Nonlinear forced vibration of bilayer van der Waals materials drum resonator

摘要

The interlayer shear effect could play a crucial role in the dynamic behaviors of the nanoelectromechanical system (NEMS) resonators based on multilayer van der Waals (vdW) materials. However, the interlayer shear effect is rarely considered in the nonlinear forced vibrations of this kind of resonators. In this study, the nonlinear static and dynamics behaviors of drum resonators based on double layer MoS_2 (DLMoS_2) are investigated using molecular dynamics simulations and a nonlinear circular sandwich plate model (NCSPM), respectively.
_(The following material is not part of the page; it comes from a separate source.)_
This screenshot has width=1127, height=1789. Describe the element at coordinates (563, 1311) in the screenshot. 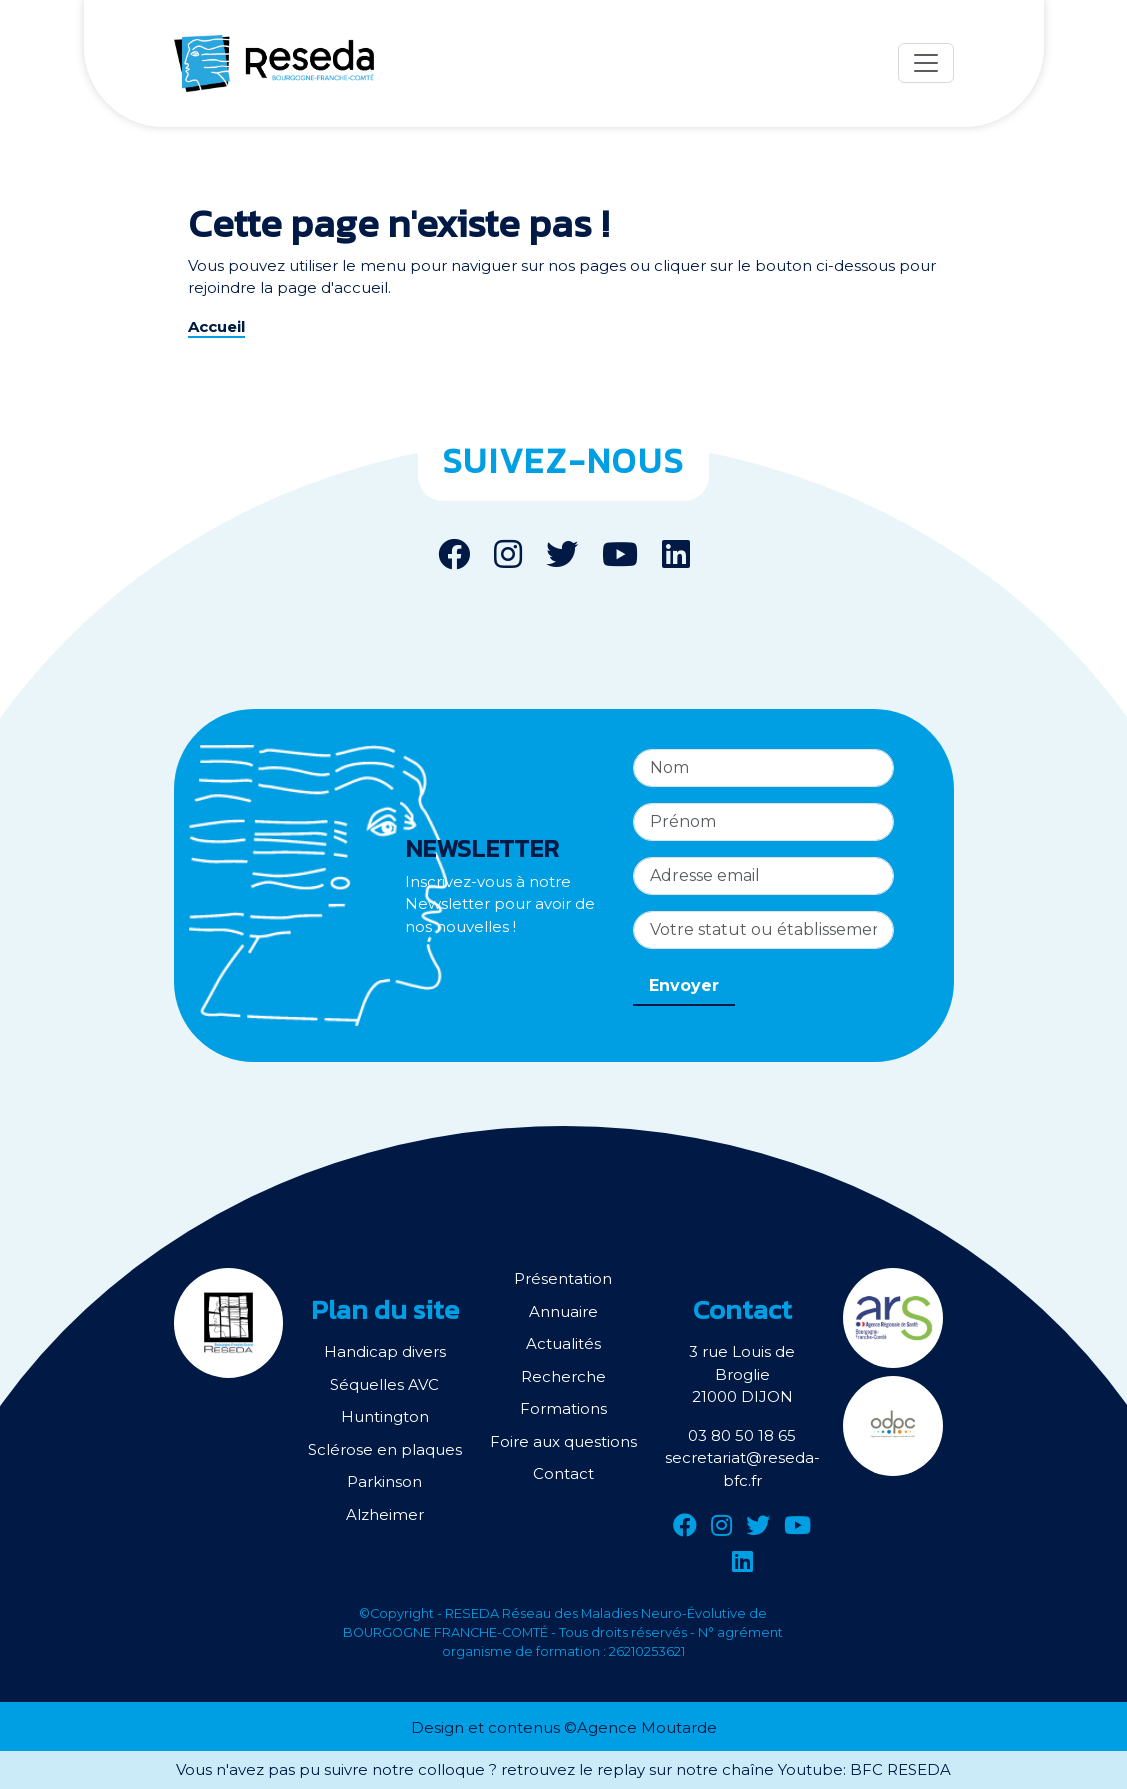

The interlayer shear effect and the geometrical nonlinearity are systematically considered in the NCSPM. Our results show that comparing with drum resonators based on single layer MoS_2 (SLMoS_2), the DLMoS_2 drum resonators exhibit higher fundamental frequency. The load-deflection curve of DLMoS_2 shows clear hardening-type nonlinearity, and the deflections of DLMoS_2 are smaller than that of SLMoS_2 under the same uniform load per layer. In particular, both frequency sweep excitation simulations and the NCSPM show that the hardening-type nonlinearity of the DLMoS_2 drum resonators is largely reduced due to the interlayer shear effect. Furthermore, DLMoS_2 with different twist angle exhibits different interlayer shear strengths; thus, the nonlinear characteristic could be controlled by changing the twist angles in the DLMoS_2 drum resonators. The present study should be of great help for designing NEMS resonators based on such vdW materials.